Each line with the string "Compartilhar" is to be copied from the records below.

━━━ Information supplied ━━━

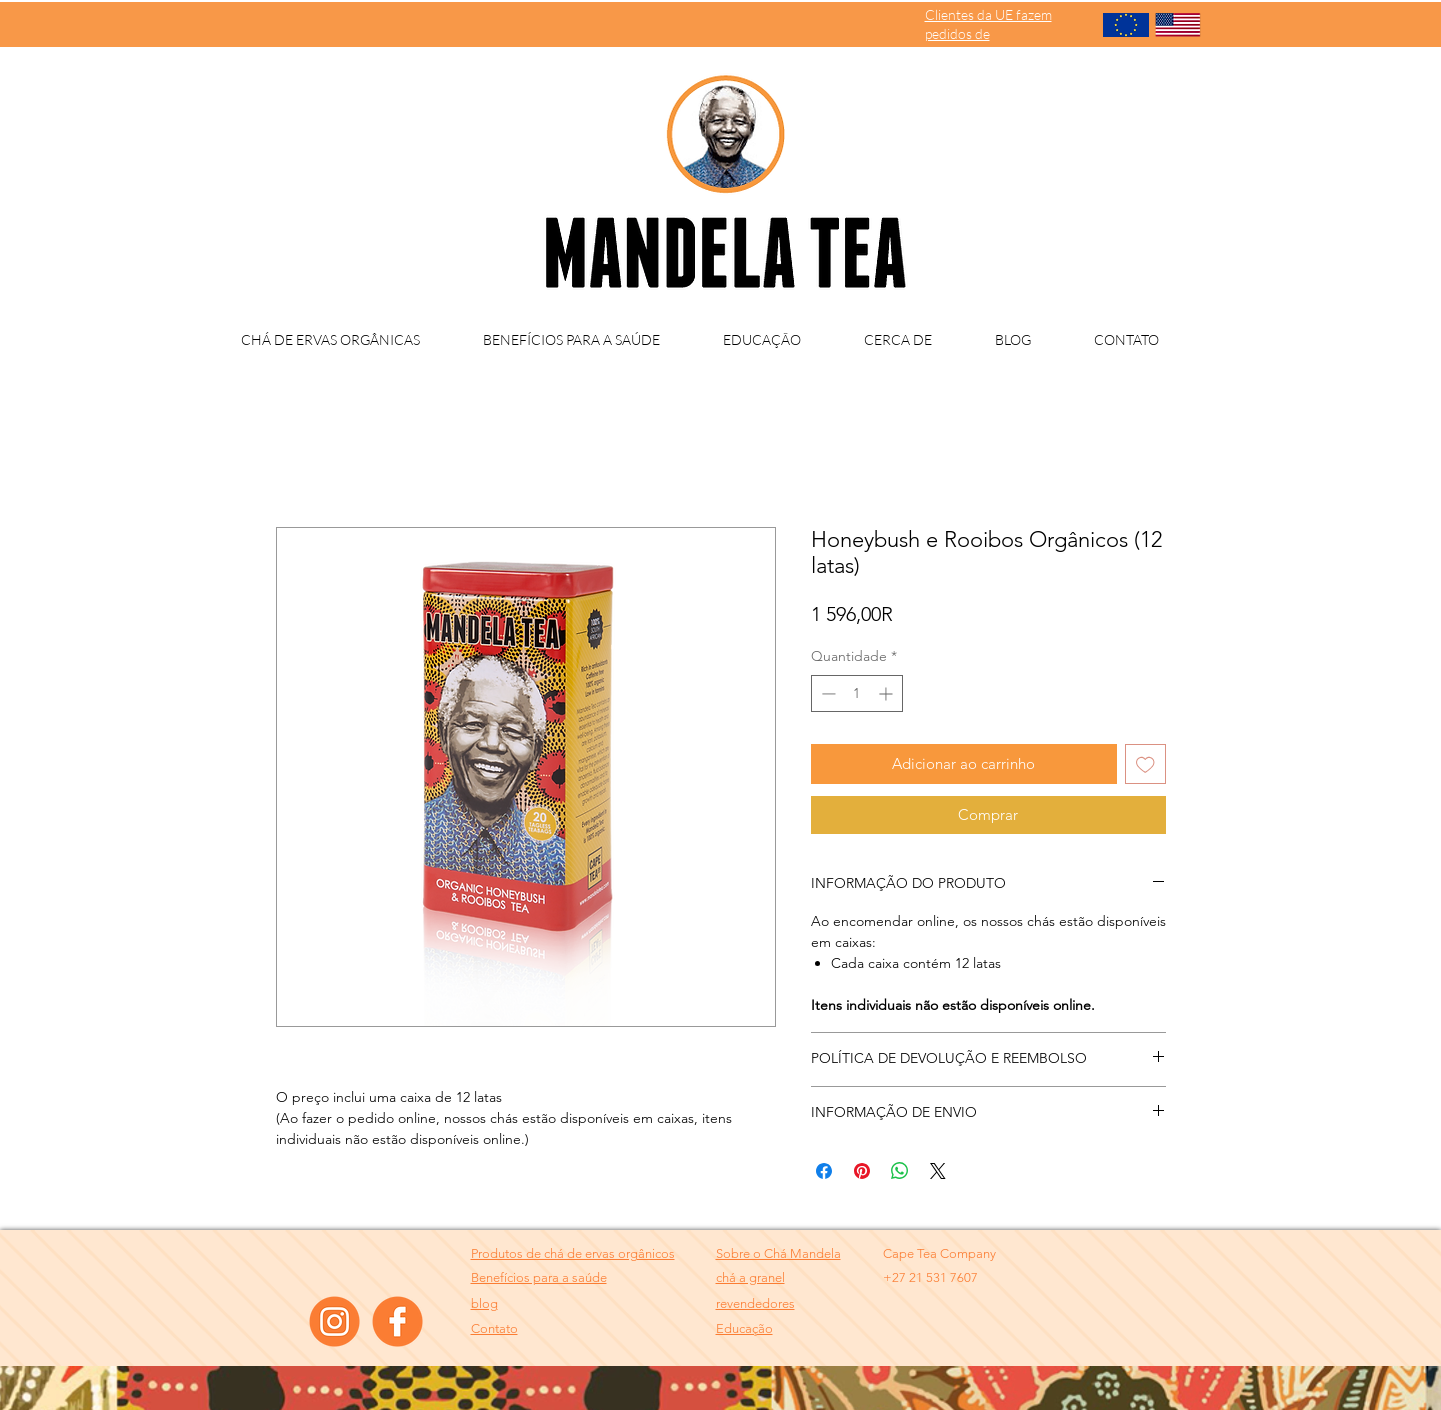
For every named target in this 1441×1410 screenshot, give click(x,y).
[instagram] (334, 1321)
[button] (755, 1303)
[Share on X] (938, 1171)
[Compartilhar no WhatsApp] (900, 1171)
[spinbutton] (857, 693)
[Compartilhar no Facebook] (824, 1171)
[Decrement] (826, 693)
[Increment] (887, 693)
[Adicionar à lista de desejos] (1145, 764)
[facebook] (397, 1321)
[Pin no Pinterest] (862, 1171)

━━━

§ **Answer for the task**
[Compartilhar no WhatsApp] (900, 1171)
[Compartilhar no Facebook] (824, 1171)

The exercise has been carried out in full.